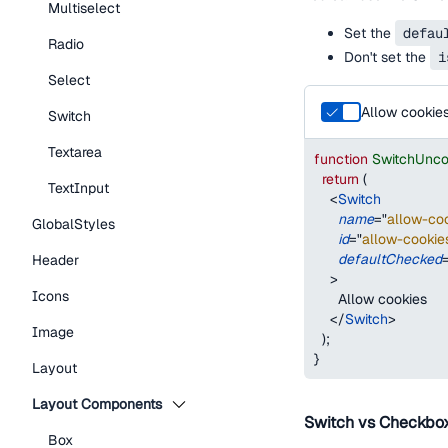
Multiselect
Set the
defau
Radio
Don't set the
i
Select
Allow cookie
Switch
Textarea
function
SwitchUnco
return
(
TextInput
<
Switch
name
=
"
allow-coo
GlobalStyles
id
=
"
allow-cookie
defaultChecked
Header
>
Icons
      Allow cookies
</
Switch
>
Image
)
;
}
Layout
Layout Components
Switch vs Checkbo
Box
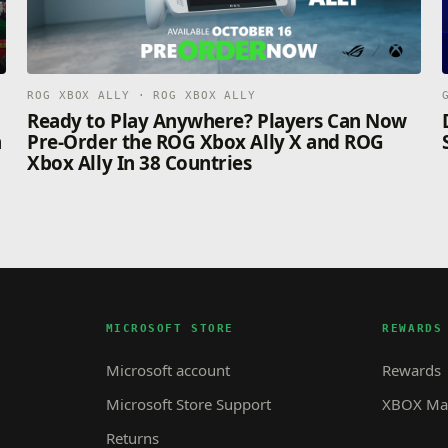
ROG XBOX ALLY · ROG XBOX ALLY
n
Ready to Play Anywhere? Players Can Now
n
Pre-Order the ROG Xbox Ally X and ROG
Xbox Ally In 38 Countries
MICROSOFT STORE
REWARDS
Microsoft account
Rewards
Microsoft Store Support
XBOX Mas
Returns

- [Task goal]: What is needed is a verbatim copy of the material, minus its pictures.

- [Task answer]:
Multiselect
Set the
defau
Radio
Don't set the
i
Select
Allow cookie
Switch
Textarea
function
SwitchUnco
return
(
TextInput
<
Switch
name
=
"
allow-coo
GlobalStyles
id
=
"
allow-cookie
defaultChecked
Header
>
Icons
      Allow cookies
</
Switch
>
Image
)
;
}
Layout
Layout Components
Switch vs Checkbo
Box
ROG XBOX ALLY · ROG XBOX ALLY
n
Ready to Play Anywhere? Players Can Now
n
Pre-Order the ROG Xbox Ally X and ROG
Xbox Ally In 38 Countries
MICROSOFT STORE
REWARDS
Microsoft account
Rewards
Microsoft Store Support
XBOX Mas
Returns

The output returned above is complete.